# Workbench catch all tray on back?



## JesseTutt (Aug 15, 2012)

I don't know the correct name for the wooden tray that runs along the back of some workbenches. But, I am thinking of adding one to my (soon to be) new workbench.

Is there an official name for this tray?
Is there a standard size (width, depth) for the tray?


----------



## johnstoneb (Jun 14, 2012)

Sound like you have a pretty good name for it. It's normally just called a tool tray. there is no standard size for them. I have one on my bench and the way I use my bench it is handy. If I had the bench in the middle of my shop and worked around all sides I wouldn't want one on the bench.


----------



## Loren (May 30, 2008)

It's called a tool tray.

I have one and it's a mixed blessing. It tends to fill up with
junk, especially since I fuss with metal parts on the bench
a lot and have a habit of throwing parts in the tool tray. 
Mine is deep enough to lay bench planes on their
sides in it.

The main advantage is it saves you the expense of the wood
for a full-width bench top. It's also a good place to stow
marking tools and to put chisels in so they don't roll
off the bench, but if you can put drawers, shelves, bins and
hanging storage at hand behind and around your bench, 
you'll find it preferable to put a tool you're not using in
its place than in the tool tray.

In situations where the bench is functioning as an island
with a lot of space around it, then you may have a situation
where the tool tray is more useful.

In european style benches the tool tray bottom serves
a structural function together with skirts on all 4 sides
of the bench top.

Here's a post about my bench, with drawings:

http://lumberjocks.com/Loren/blog/27597


----------



## renners (Apr 9, 2010)

I always referred to it as a 'well'.

The one on my bench is known as 'the well from hell', I regret building it into my otherwise perfect-for-what-I-want-it-for-bench, as it's a magnet for sawdust, chips, loose odds and ends, screws, nails and other workshop detritus.
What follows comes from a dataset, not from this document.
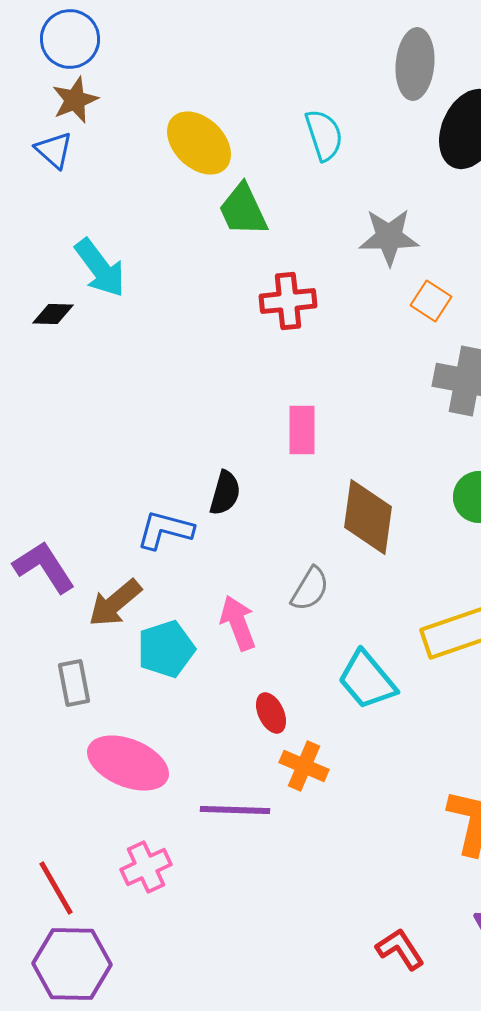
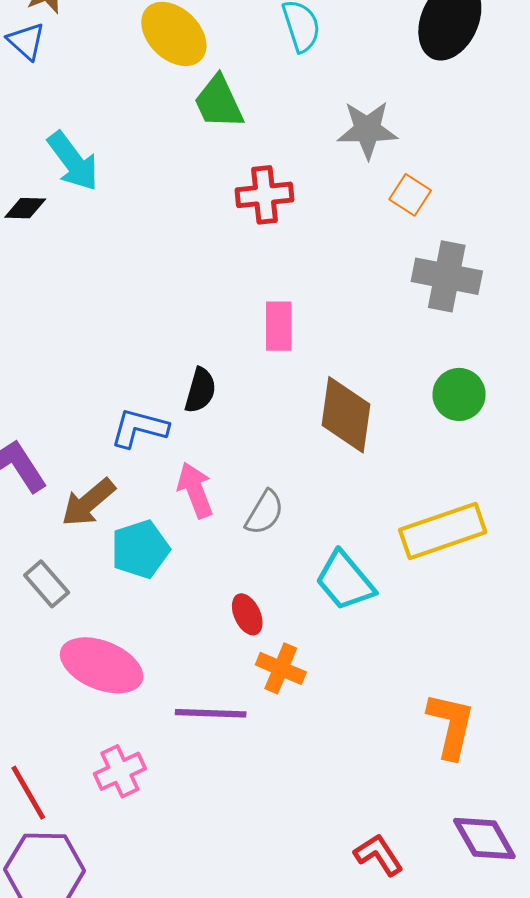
gray semicircle: (310, 589) -> (265, 513), moved
pink arrow: (238, 623) -> (195, 490), moved
gray rectangle: (74, 683) -> (47, 584), turned -30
I have even made some pencil boxes to sit flush to the top within the well to try and tame it.


----------



## JesseTutt (Aug 15, 2012)

Loren, why the angled end on the tool tray?


----------



## Loren (May 30, 2008)

It's a removable ramp to sweep dust out.


----------



## MrRon (Jul 9, 2009)

For lack of a better name, I would call it a gutter.


----------



## paratrooper34 (Apr 27, 2010)

Personally, and this is my opinion, I do not like those trays on a bench. I use all four sides of my bench (knew I would be when I bought my Ulmia bench) and because of that, I do not want that space lost in a tool well. I also do not like the idea of my tools banging around each other in a tool well as they will if I left them in one and started doing some heavy planing and making the bench rock. Tools should be stored where their "home" is and not piled up in a tool well.

Again, my opinion and I approve this message! Good Luck!


----------